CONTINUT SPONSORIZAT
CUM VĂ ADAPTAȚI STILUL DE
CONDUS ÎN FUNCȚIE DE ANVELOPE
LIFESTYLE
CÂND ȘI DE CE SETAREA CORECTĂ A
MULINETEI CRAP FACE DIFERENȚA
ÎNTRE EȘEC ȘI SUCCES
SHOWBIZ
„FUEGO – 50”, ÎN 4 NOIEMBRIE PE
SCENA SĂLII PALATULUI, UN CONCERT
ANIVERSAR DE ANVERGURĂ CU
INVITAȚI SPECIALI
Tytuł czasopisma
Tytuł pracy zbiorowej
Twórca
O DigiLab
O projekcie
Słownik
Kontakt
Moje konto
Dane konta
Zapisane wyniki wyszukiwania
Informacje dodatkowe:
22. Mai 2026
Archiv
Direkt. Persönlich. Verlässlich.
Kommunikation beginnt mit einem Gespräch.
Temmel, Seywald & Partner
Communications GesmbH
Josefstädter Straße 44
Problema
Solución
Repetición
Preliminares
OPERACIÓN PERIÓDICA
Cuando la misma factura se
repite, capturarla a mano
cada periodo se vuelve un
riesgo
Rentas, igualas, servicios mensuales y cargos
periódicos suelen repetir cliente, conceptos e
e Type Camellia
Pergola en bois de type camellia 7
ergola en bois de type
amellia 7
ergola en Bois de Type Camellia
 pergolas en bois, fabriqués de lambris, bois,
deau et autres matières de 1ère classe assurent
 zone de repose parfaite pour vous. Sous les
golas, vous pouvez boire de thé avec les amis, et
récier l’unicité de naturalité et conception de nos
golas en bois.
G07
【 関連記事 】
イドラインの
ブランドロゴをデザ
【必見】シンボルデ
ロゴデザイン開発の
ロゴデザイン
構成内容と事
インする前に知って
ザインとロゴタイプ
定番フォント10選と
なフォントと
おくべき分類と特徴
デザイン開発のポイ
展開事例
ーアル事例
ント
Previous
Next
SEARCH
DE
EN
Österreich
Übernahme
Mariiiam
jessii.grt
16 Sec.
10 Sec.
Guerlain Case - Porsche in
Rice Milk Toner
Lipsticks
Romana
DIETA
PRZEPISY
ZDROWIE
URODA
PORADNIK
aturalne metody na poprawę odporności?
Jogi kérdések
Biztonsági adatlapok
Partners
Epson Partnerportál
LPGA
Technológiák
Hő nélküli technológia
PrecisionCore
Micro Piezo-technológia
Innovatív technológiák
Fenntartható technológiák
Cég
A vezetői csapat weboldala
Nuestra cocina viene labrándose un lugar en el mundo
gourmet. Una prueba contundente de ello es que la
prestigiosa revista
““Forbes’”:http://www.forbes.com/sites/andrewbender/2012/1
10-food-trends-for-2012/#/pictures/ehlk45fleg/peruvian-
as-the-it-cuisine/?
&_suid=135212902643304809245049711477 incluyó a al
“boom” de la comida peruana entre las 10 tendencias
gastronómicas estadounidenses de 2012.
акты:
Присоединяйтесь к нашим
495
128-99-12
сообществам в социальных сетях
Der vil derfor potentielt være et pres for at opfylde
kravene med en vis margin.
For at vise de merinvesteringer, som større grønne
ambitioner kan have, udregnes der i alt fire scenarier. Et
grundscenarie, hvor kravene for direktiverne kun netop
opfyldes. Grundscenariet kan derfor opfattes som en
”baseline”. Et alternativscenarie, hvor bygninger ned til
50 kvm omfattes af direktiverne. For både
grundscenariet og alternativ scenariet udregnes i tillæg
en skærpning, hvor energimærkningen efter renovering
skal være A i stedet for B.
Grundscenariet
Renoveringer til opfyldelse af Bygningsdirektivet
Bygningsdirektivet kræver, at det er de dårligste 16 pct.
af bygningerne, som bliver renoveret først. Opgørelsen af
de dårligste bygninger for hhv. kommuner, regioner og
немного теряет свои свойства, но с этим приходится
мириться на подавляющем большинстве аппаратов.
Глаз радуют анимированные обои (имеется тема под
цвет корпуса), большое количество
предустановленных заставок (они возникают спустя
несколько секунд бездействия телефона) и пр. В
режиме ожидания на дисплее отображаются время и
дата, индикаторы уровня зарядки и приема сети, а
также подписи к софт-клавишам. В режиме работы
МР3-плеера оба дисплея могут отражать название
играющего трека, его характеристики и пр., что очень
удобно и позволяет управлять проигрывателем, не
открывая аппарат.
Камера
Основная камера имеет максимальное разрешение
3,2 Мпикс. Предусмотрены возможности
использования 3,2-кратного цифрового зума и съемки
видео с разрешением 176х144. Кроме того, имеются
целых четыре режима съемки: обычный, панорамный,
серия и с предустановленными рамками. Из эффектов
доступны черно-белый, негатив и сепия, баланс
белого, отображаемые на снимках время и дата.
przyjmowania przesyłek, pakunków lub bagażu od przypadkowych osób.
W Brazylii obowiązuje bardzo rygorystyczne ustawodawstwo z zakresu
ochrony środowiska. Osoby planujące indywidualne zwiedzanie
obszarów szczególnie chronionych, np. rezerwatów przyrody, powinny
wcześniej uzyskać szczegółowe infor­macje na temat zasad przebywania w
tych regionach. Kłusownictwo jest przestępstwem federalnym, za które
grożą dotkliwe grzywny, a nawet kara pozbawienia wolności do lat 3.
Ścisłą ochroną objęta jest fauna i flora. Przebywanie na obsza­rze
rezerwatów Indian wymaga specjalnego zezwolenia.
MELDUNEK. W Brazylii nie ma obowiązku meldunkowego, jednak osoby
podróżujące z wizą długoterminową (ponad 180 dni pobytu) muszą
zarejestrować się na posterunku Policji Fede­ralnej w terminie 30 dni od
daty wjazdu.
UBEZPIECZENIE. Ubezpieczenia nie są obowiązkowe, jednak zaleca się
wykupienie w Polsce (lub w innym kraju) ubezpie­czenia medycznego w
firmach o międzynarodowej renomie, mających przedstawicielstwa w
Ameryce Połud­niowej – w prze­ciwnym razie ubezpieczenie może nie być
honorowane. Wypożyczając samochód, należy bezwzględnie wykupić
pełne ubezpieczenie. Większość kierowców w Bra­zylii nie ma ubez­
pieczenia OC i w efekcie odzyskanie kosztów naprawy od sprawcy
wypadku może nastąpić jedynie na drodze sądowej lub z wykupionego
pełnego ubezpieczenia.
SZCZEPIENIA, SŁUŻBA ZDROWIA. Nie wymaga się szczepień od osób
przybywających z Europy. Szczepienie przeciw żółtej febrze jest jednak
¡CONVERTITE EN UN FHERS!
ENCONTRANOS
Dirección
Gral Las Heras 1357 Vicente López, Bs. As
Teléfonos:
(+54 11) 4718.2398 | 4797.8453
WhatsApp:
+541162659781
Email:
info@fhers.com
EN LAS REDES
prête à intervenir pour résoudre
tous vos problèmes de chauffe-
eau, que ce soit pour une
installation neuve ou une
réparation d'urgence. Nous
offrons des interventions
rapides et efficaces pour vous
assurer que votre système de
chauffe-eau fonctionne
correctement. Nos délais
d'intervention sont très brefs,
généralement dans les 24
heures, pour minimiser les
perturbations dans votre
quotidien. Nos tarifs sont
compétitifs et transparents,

····················

ABOUT THIS EXERCISE: Restate the records above word for word, omitting nothing.

WRITTEN SOLUTION:
CONTINUT SPONSORIZAT
CUM VĂ ADAPTAȚI STILUL DE
CONDUS ÎN FUNCȚIE DE ANVELOPE
LIFESTYLE
CÂND ȘI DE CE SETAREA CORECTĂ A
MULINETEI CRAP FACE DIFERENȚA
ÎNTRE EȘEC ȘI SUCCES
SHOWBIZ
„FUEGO – 50”, ÎN 4 NOIEMBRIE PE
SCENA SĂLII PALATULUI, UN CONCERT
ANIVERSAR DE ANVERGURĂ CU
INVITAȚI SPECIALI
Tytuł czasopisma
Tytuł pracy zbiorowej
Twórca
O DigiLab
O projekcie
Słownik
Kontakt
Moje konto
Dane konta
Zapisane wyniki wyszukiwania
Informacje dodatkowe:
22. Mai 2026
Archiv
Direkt. Persönlich. Verlässlich.
Kommunikation beginnt mit einem Gespräch.
Temmel, Seywald & Partner
Communications GesmbH
Josefstädter Straße 44
Problema
Solución
Repetición
Preliminares
OPERACIÓN PERIÓDICA
Cuando la misma factura se
repite, capturarla a mano
cada periodo se vuelve un
riesgo
Rentas, igualas, servicios mensuales y cargos
periódicos suelen repetir cliente, conceptos e
e Type Camellia
Pergola en bois de type camellia 7
ergola en bois de type
amellia 7
ergola en Bois de Type Camellia
 pergolas en bois, fabriqués de lambris, bois,
deau et autres matières de 1ère classe assurent
 zone de repose parfaite pour vous. Sous les
golas, vous pouvez boire de thé avec les amis, et
récier l’unicité de naturalité et conception de nos
golas en bois.
G07
【 関連記事 】
イドラインの
ブランドロゴをデザ
【必見】シンボルデ
ロゴデザイン開発の
ロゴデザイン
構成内容と事
インする前に知って
ザインとロゴタイプ
定番フォント10選と
なフォントと
おくべき分類と特徴
デザイン開発のポイ
展開事例
ーアル事例
ント
Previous
Next
SEARCH
DE
EN
Österreich
Übernahme
Mariiiam
jessii.grt
16 Sec.
10 Sec.
Guerlain Case - Porsche in
Rice Milk Toner
Lipsticks
Romana
DIETA
PRZEPISY
ZDROWIE
URODA
PORADNIK
aturalne metody na poprawę odporności?
Jogi kérdések
Biztonsági adatlapok
Partners
Epson Partnerportál
LPGA
Technológiák
Hő nélküli technológia
PrecisionCore
Micro Piezo-technológia
Innovatív technológiák
Fenntartható technológiák
Cég
A vezetői csapat weboldala
Nuestra cocina viene labrándose un lugar en el mundo
gourmet. Una prueba contundente de ello es que la
prestigiosa revista
““Forbes’”:http://www.forbes.com/sites/andrewbender/2012/1
10-food-trends-for-2012/#/pictures/ehlk45fleg/peruvian-
as-the-it-cuisine/?
&_suid=135212902643304809245049711477 incluyó a al
“boom” de la comida peruana entre las 10 tendencias
gastronómicas estadounidenses de 2012.
акты:
Присоединяйтесь к нашим
495
128-99-12
сообществам в социальных сетях
Der vil derfor potentielt være et pres for at opfylde
kravene med en vis margin.
For at vise de merinvesteringer, som større grønne
ambitioner kan have, udregnes der i alt fire scenarier. Et
grundscenarie, hvor kravene for direktiverne kun netop
opfyldes. Grundscenariet kan derfor opfattes som en
”baseline”. Et alternativscenarie, hvor bygninger ned til
50 kvm omfattes af direktiverne. For både
grundscenariet og alternativ scenariet udregnes i tillæg
en skærpning, hvor energimærkningen efter renovering
skal være A i stedet for B.
Grundscenariet
Renoveringer til opfyldelse af Bygningsdirektivet
Bygningsdirektivet kræver, at det er de dårligste 16 pct.
af bygningerne, som bliver renoveret først. Opgørelsen af
de dårligste bygninger for hhv. kommuner, regioner og
немного теряет свои свойства, но с этим приходится
мириться на подавляющем большинстве аппаратов.
Глаз радуют анимированные обои (имеется тема под
цвет корпуса), большое количество
предустановленных заставок (они возникают спустя
несколько секунд бездействия телефона) и пр. В
режиме ожидания на дисплее отображаются время и
дата, индикаторы уровня зарядки и приема сети, а
также подписи к софт-клавишам. В режиме работы
МР3-плеера оба дисплея могут отражать название
играющего трека, его характеристики и пр., что очень
удобно и позволяет управлять проигрывателем, не
открывая аппарат.
Камера
Основная камера имеет максимальное разрешение
3,2 Мпикс. Предусмотрены возможности
использования 3,2-кратного цифрового зума и съемки
видео с разрешением 176х144. Кроме того, имеются
целых четыре режима съемки: обычный, панорамный,
серия и с предустановленными рамками. Из эффектов
доступны черно-белый, негатив и сепия, баланс
белого, отображаемые на снимках время и дата.
przyjmowania przesyłek, pakunków lub bagażu od przypadkowych osób.
W Brazylii obowiązuje bardzo rygorystyczne ustawodawstwo z zakresu
ochrony środowiska. Osoby planujące indywidualne zwiedzanie
obszarów szczególnie chronionych, np. rezerwatów przyrody, powinny
wcześniej uzyskać szczegółowe infor­macje na temat zasad przebywania w
tych regionach. Kłusownictwo jest przestępstwem federalnym, za które
grożą dotkliwe grzywny, a nawet kara pozbawienia wolności do lat 3.
Ścisłą ochroną objęta jest fauna i flora. Przebywanie na obsza­rze
rezerwatów Indian wymaga specjalnego zezwolenia.
MELDUNEK. W Brazylii nie ma obowiązku meldunkowego, jednak osoby
podróżujące z wizą długoterminową (ponad 180 dni pobytu) muszą
zarejestrować się na posterunku Policji Fede­ralnej w terminie 30 dni od
daty wjazdu.
UBEZPIECZENIE. Ubezpieczenia nie są obowiązkowe, jednak zaleca się
wykupienie w Polsce (lub w innym kraju) ubezpie­czenia medycznego w
firmach o międzynarodowej renomie, mających przedstawicielstwa w
Ameryce Połud­niowej – w prze­ciwnym razie ubezpieczenie może nie być
honorowane. Wypożyczając samochód, należy bezwzględnie wykupić
pełne ubezpieczenie. Większość kierowców w Bra­zylii nie ma ubez­
pieczenia OC i w efekcie odzyskanie kosztów naprawy od sprawcy
wypadku może nastąpić jedynie na drodze sądowej lub z wykupionego
pełnego ubezpieczenia.
SZCZEPIENIA, SŁUŻBA ZDROWIA. Nie wymaga się szczepień od osób
przybywających z Europy. Szczepienie przeciw żółtej febrze jest jednak
¡CONVERTITE EN UN FHERS!
ENCONTRANOS
Dirección
Gral Las Heras 1357 Vicente López, Bs. As
Teléfonos:
(+54 11) 4718.2398 | 4797.8453
WhatsApp:
+541162659781
Email:
info@fhers.com
EN LAS REDES
prête à intervenir pour résoudre
tous vos problèmes de chauffe-
eau, que ce soit pour une
installation neuve ou une
réparation d'urgence. Nous
offrons des interventions
rapides et efficaces pour vous
assurer que votre système de
chauffe-eau fonctionne
correctement. Nos délais
d'intervention sont très brefs,
généralement dans les 24
heures, pour minimiser les
perturbations dans votre
quotidien. Nos tarifs sont
compétitifs et transparents,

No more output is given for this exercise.